Contrairement à son habitude, tout ce travail ne générait pas un traitre centime. Dans sa ferme de Loustaracq, le boulot ne servait pas à gagner de l’argent mais à réaliser des économies. Tout ce qu’ils faisaient, ils ne l’achetaient pas. Ils s’étaient comme ça affranchis d’un certain nombre de dépendances : légumes, pain, miel, plomberie, électricité, maçonnerie. Il fallait bien acheter de l’essence ou des panneaux solaires, des planches ou des fenêtres, des céréales ou de l’huile d’olive, mais pour un tas de domaines, l’autonomie était une réalité. La variable d’ajustement avait cessé d’être seulement l’argent pour devenir surtout le temps. Pour construire les nouvelles toilettes sèches, il fallait juste compter trois jours de travail parce que les poutres et les palettes étaient récupérées et gratuites.
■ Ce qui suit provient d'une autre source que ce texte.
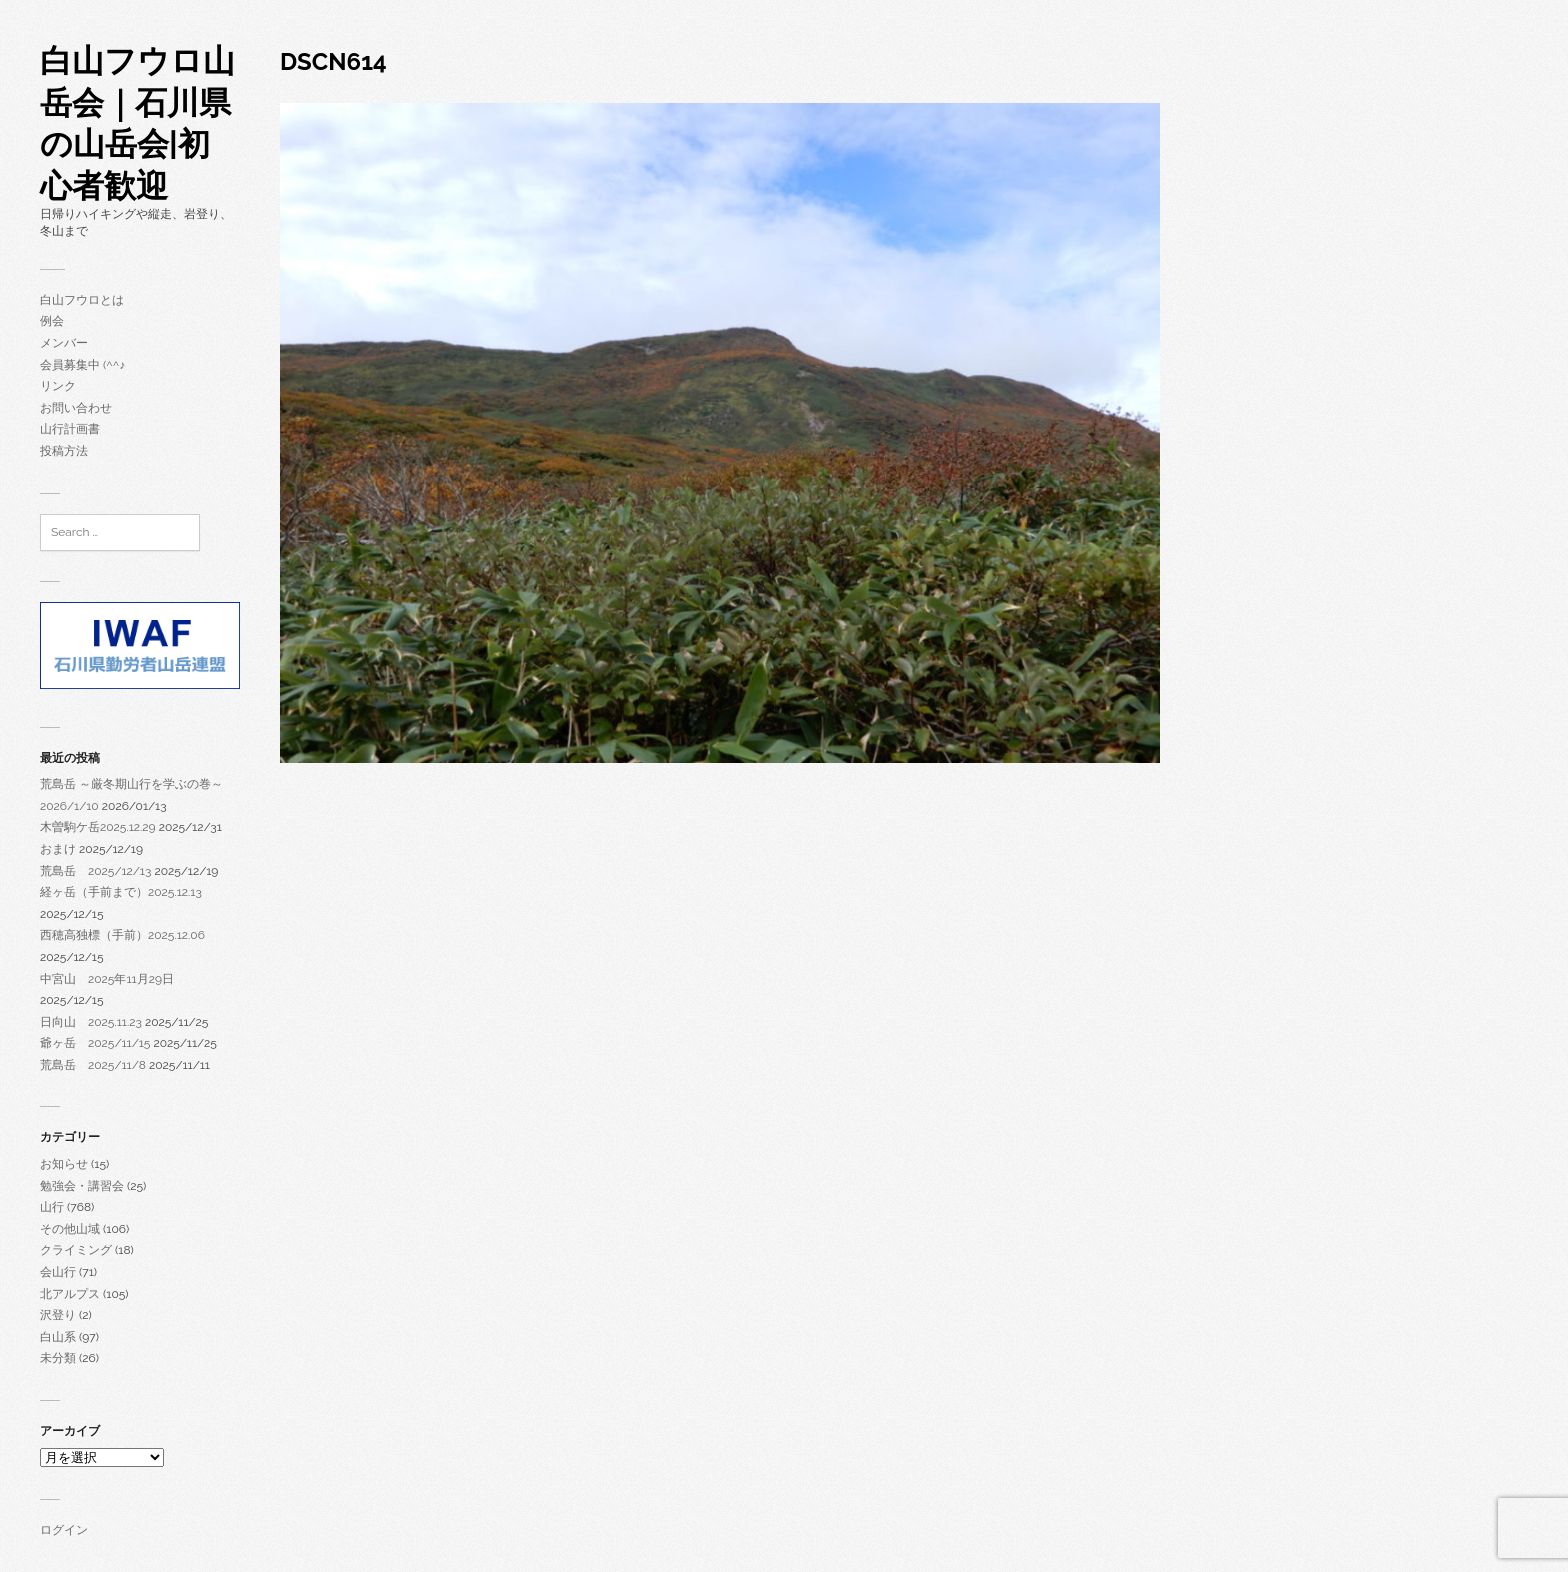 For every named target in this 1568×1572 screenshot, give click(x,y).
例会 (52, 321)
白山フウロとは (82, 300)
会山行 (58, 1272)
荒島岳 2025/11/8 (93, 1065)
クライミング (76, 1250)
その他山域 (70, 1229)
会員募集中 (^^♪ (82, 365)
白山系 (58, 1337)
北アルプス (70, 1294)
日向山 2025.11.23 (91, 1022)
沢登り (58, 1315)
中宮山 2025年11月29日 (107, 979)
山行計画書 (70, 429)
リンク (58, 386)
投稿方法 (64, 451)
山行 (52, 1207)
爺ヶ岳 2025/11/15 (95, 1043)
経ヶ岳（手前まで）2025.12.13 (121, 892)
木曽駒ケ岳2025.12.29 (98, 827)
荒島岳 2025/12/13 (95, 871)
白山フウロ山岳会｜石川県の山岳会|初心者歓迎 (137, 123)
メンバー (64, 343)
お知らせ (64, 1164)
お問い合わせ (76, 408)
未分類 (58, 1358)
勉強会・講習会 (82, 1186)
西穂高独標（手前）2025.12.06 (122, 935)
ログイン (64, 1530)
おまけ (58, 849) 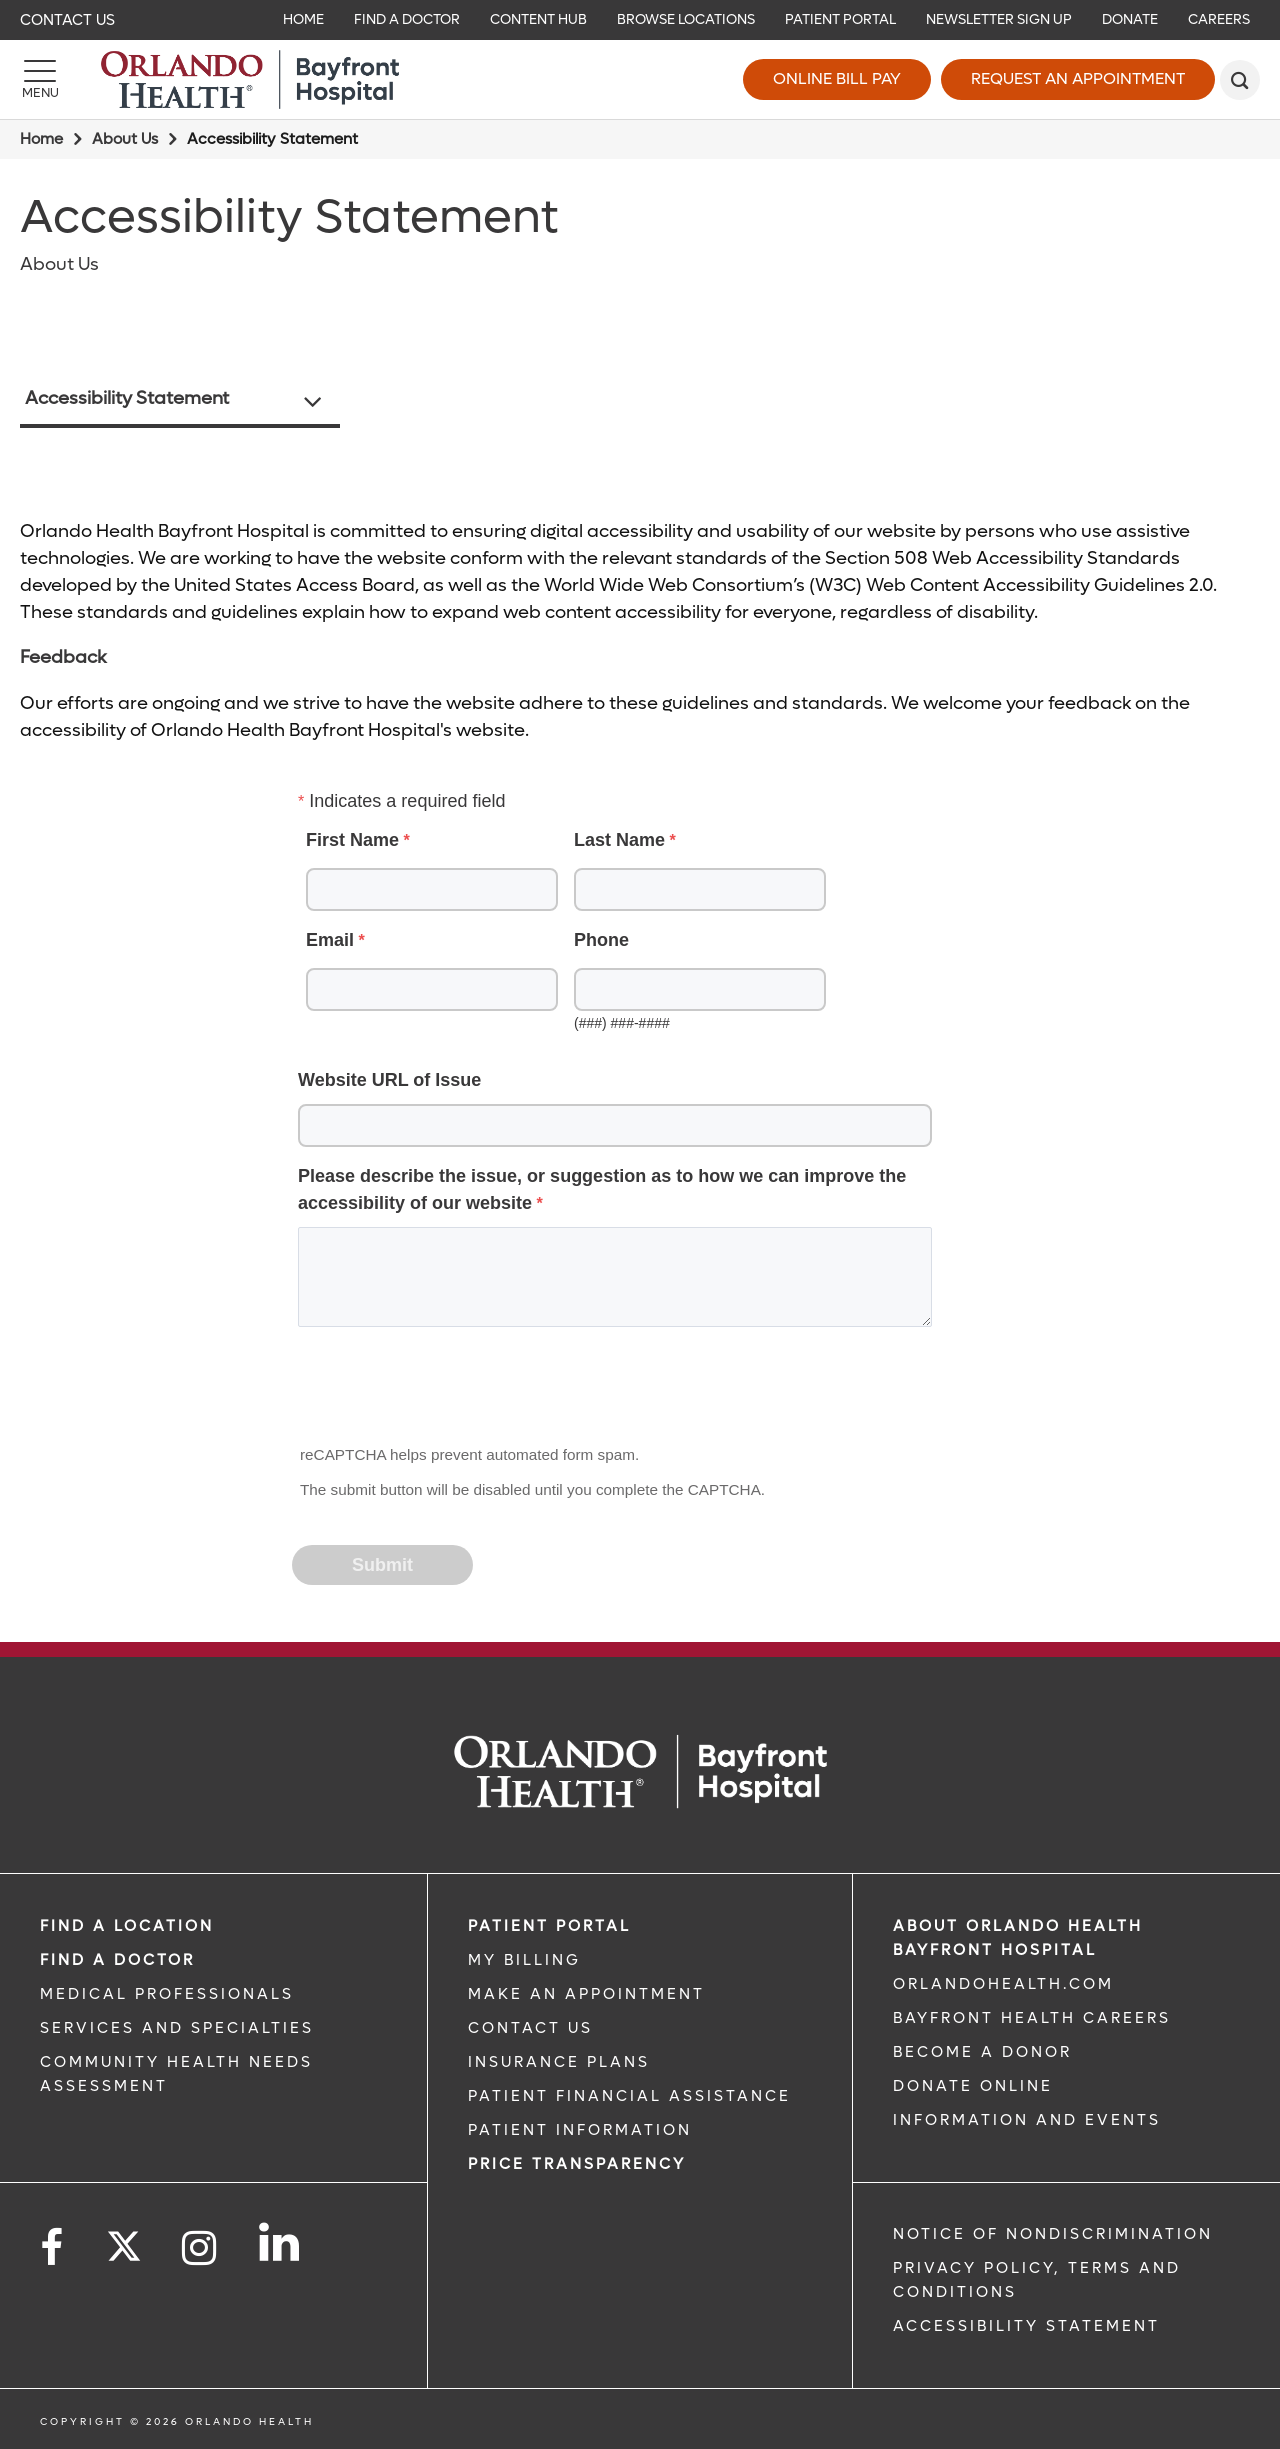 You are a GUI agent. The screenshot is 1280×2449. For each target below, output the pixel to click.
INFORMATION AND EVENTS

À la ferme ils avaient changé de monnaie, tout le monde avait ouvert son compte à la banque du temps : ils rémunéraient leur travail en dépenses évitées.
Il travaillait toujours autant qu’avant finalement, mais le sentiment d’être piégé avait disparu, ce n’était plus un travail subi mais choisi, et mentalement c’est le jour et la nuit. Il découvrait le travail volontaire. Tous les matins il choisissait ce qu’il allait faire, en fonction de besoins évidents : avancer sur l’électricité au premier étage qu’ils habiteraient, planter les poireaux qu’ils récolteraient à l’automne, construire une douche pour l’usage que nous savons (de Marseille). L’acte de travailler était truffé de sens, l’objectif de l’effort était directement palpable, évident. Ils maitrisaient tout depuis la décision, jusqu’à la réalisation. Le travail c’était leur choix, le mystérieux « on » ne leur imposait rien, ils étaient souverains comme des rois. Le travail était devenu un truc sympa, joyeux, collectif, on allait tous de bon coeur aux champs préparer une plate bande ensemble en envoyant des blagues et des doigts dans la terre. Fini la servitude. Ils apprenaient les uns des autres, ils étaient ravis d’aller en formation. Ils faisaient peut être exactement la même chose que si il y avait eu un patron, mais ils étaient galvanisés du sentiment de maitriser leur destin, ils étaient libres, et les humains adorent ça.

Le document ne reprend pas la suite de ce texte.